As we can see from the story of Martha and Mary in Luke’s gospel, stress is not a modern phenomenon. It is inherent in the human psyche that at times we feel we can’t cope. Life gets too much, we feel isolated and desperate.
Stress of course is relative. One person’s stress is another person’s fun. Perhaps because of the adrenalin rush or the natural need to surpass our limitations, a sportsman or a businesswoman enjoy putting themselves in stressful situations. Others seek an uneventful life and settle for comfort within their known capacities.
Eu-stress is different from di-stress. Creativity rarely flows without a degree of stress. Too much of it, however, stifles the spirit. It is not only a matter of temperament. The inner strength of the psyche ebbs and flows and what we can handle one day seems to overwhelm us the next.
The necessary element, often missing when life gets too fast and furious, is good judgment and self-awareness. “May I know myself so that I may know thee,” was St Augustine’s prayer – a rather stressed out saint and administrator, it seems from his relentless writing. We all need to know when stress is reaching the red zone, when we need to turn to others for support, when we need to stop.

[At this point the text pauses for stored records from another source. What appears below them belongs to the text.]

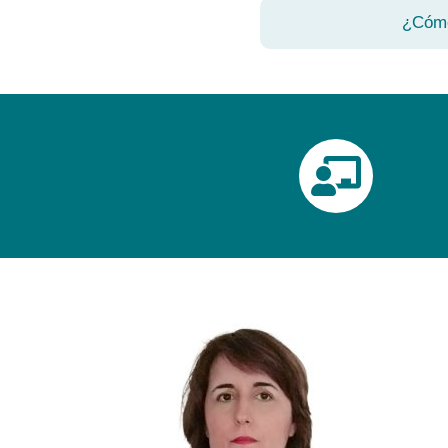
¿Cómo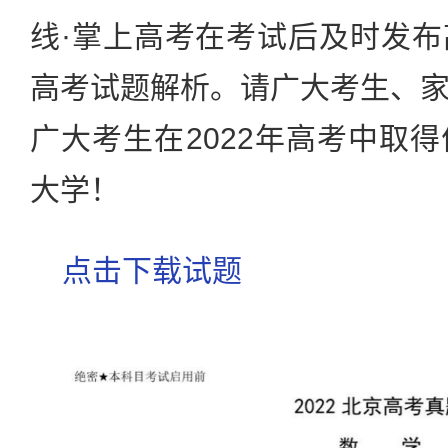
线·掌上高考在考试后及时发
高考试题解析。请广大考生、
广大考生在2022年高考中取
大学！
点击下载试题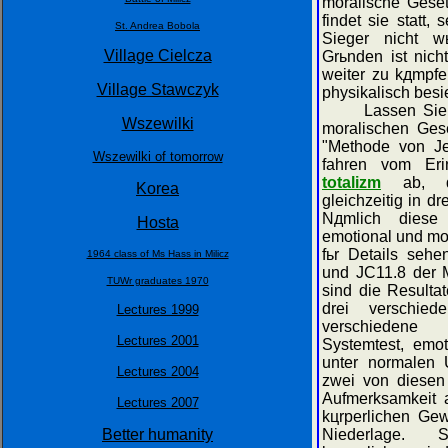
moralische Geset
findet sie statt,
St. Andrea Bobola
Sieger nicht w
Village Cielcza
Grьnden ist nich
weiter zu kдmpfe
Village Stawczyk
physikalisch besi
Lassen Sie uns
Wszewilki
moralischen Gese
"Methode von Je
Wszewilki of tomorrow
fahren vom Eri
totalizm
ab, da
Korea
gleichzeitig in d
Nдmlich diese 
Hosta
emotional und mora
fьr Details sehe
1964 class of Ms Hass in Milicz
und JC11.8 der M
TUWr graduates 1970
sind die Resulta
drei verschie
Lectures 1999
verschiedene 
Lectures 2001
Systemtest, emot
unter normalen 
Lectures 2004
zwei von diesen
Aufmerksamkeit 
Lectures 2007
kцrperlichen Gew
Better humanity
Niederlage. Se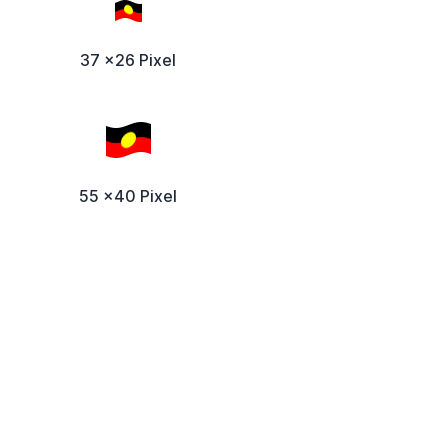
37 x26 Pixel
55 x40 Pixel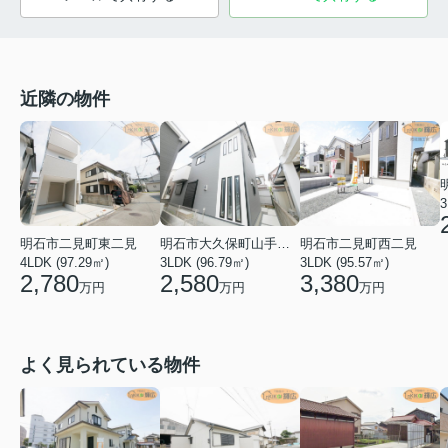
近隣の物件
3
明石市二見町東二見
明石市大久保町山手台２丁目
明石市二見町西二見
4LDK (97.29㎡)
3LDK (96.79㎡)
3LDK (95.57㎡)
2,780
2,580
3,380
万円
万円
万円
よく見られている物件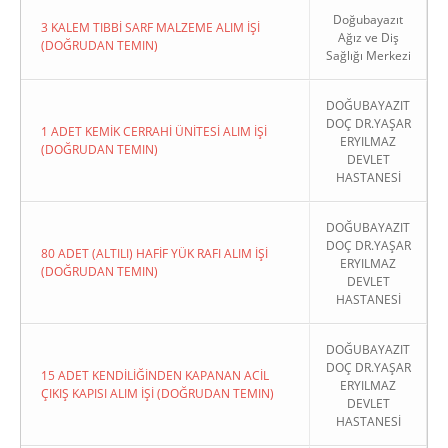
Doğubayazıt
3 KALEM TIBBİ SARF MALZEME ALIM İŞİ
Ağız ve Diş
(DOĞRUDAN TEMIN)
Sağlığı Merkezi
DOĞUBAYAZIT
DOÇ DR.YAŞAR
1 ADET KEMİK CERRAHİ ÜNİTESİ ALIM İŞİ
ERYILMAZ
(DOĞRUDAN TEMIN)
DEVLET
HASTANESİ
DOĞUBAYAZIT
DOÇ DR.YAŞAR
80 ADET (ALTILI) HAFİF YÜK RAFI ALIM İŞİ
ERYILMAZ
(DOĞRUDAN TEMIN)
DEVLET
HASTANESİ
DOĞUBAYAZIT
DOÇ DR.YAŞAR
15 ADET KENDİLİĞİNDEN KAPANAN ACİL
ERYILMAZ
ÇIKIŞ KAPISI ALIM İŞİ (DOĞRUDAN TEMIN)
DEVLET
HASTANESİ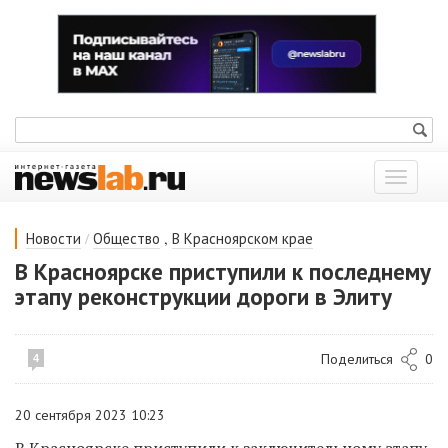
Показат
меню
/
,
Новости
Общество
В Красноярском крае
В Красноярске приступили к последнему
этапу реконструкции дороги в Элиту
Поделиться
0
4
20 сентября 2023 10:23
В Красноярске приступили к заключительному этапу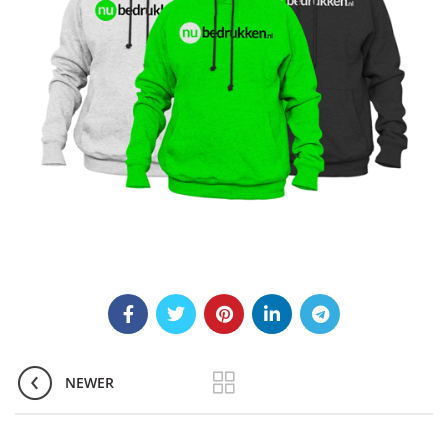
NEWER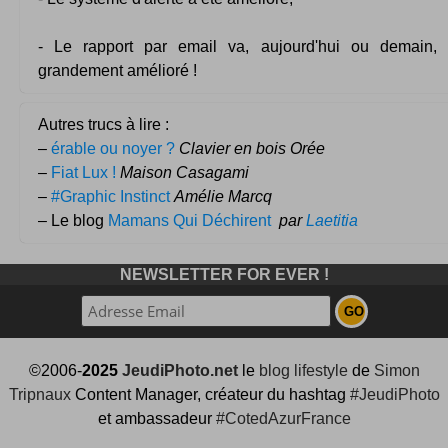
- Le rapport par email va, aujourd'hui ou demain, ê
grandement amélioré !
Autres trucs à lire :
–
érable ou noyer ?
Clavier en bois Orée
–
Fiat Lux !
Maison Casagami
–
#Graphic Instinct
Amélie Marcq
– Le blog
Mamans Qui Déchirent
par
Laetitia
NEWSLETTER FOR EVER !
©2006-
2025
JeudiPhoto.net
le
blog lifestyle
de
Simon
Tripnaux
Content Manager, créateur du hashtag
#JeudiPhoto
et ambassadeur
#CotedAzurFrance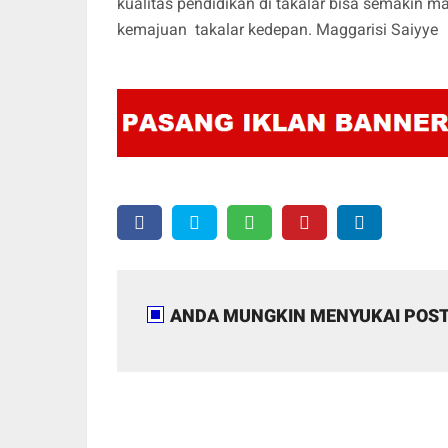
kualitas pendidikan di takalar bisa semakin 
kemajuan takalar kedepan. Maggarisi Saiyye
ANDA MUNGKIN MENYUKAI POST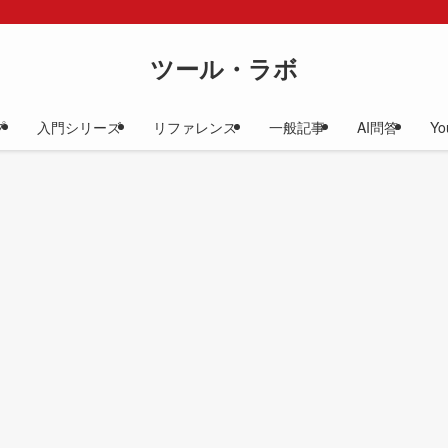
ツール・ラボ
プ
入門シリーズ
リファレンス
一般記事
AI問答
Yo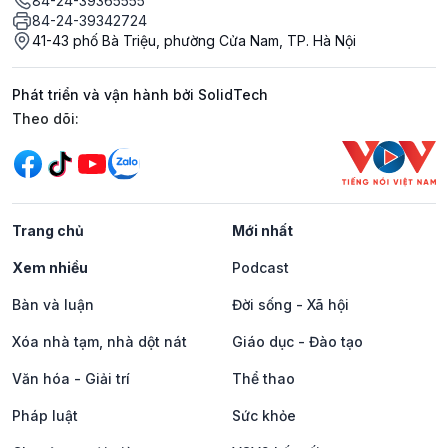
84-24-39365555
84-24-39342724
41-43 phố Bà Triệu, phường Cửa Nam, TP. Hà Nội
Phát triển và vận hành bởi SolidTech
Mạng xã hội
Theo dõi:
Trang chủ
Mới nhất
Xem nhiều
Podcast
Bàn và luận
Đời sống - Xã hội
Xóa nhà tạm, nhà dột nát
Giáo dục - Đào tạo
Văn hóa - Giải trí
Thể thao
Pháp luật
Sức khỏe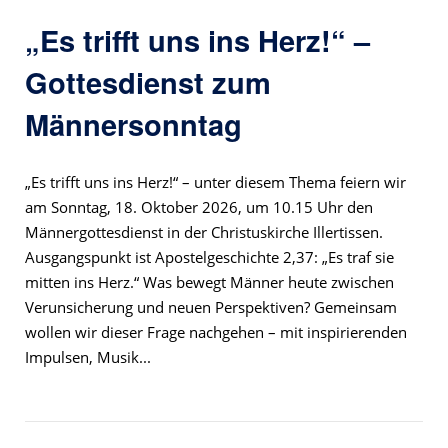
„Es trifft uns ins Herz!“ –
Gottesdienst zum
Männersonntag
„Es trifft uns ins Herz!“ – unter diesem Thema feiern wir
am Sonntag, 18. Oktober 2026, um 10.15 Uhr den
Männergottesdienst in der Christuskirche Illertissen.
Ausgangspunkt ist Apostelgeschichte 2,37: „Es traf sie
mitten ins Herz.“ Was bewegt Männer heute zwischen
Verunsicherung und neuen Perspektiven? Gemeinsam
wollen wir dieser Frage nachgehen – mit inspirierenden
Impulsen, Musik...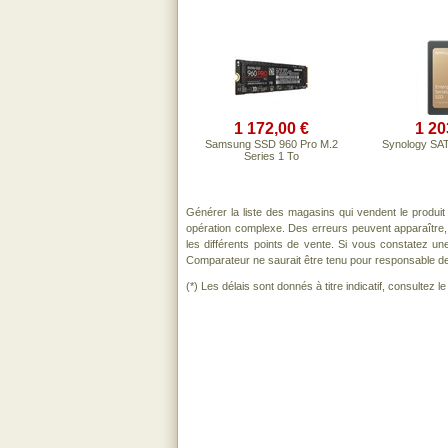
1 172,00 €
1 20
Samsung SSD 960 Pro M.2
Synology SAT
Series 1 To
Générer la liste des magasins qui vendent le produi
opération complexe. Des erreurs peuvent apparaître,
les différents points de vente. Si vous constatez u
Comparateur ne saurait être tenu pour responsable de to
(*) Les délais sont donnés à titre indicatif, consultez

Where does this self-knowledge and self-control come from? Blood pressure and other measurable indicators can help. Techniques and programs might be useful. But self-knowledge arises from an intuitive level of consciousness. Everyone has it, but not all have opened their access to it. The paradox is that the spontaneous and natural wisdom that allows us to adjust our performance to ever-shifting interior and external forces is the fruit of discipline. So much of modern lifestyle causes bad stress. So little of our cultural or personal habits are disciplined.
As long as we think of meditation primarily as a technique for stress-reduction we get limited results. Deeper and bigger change comes when we understand it is a discipline.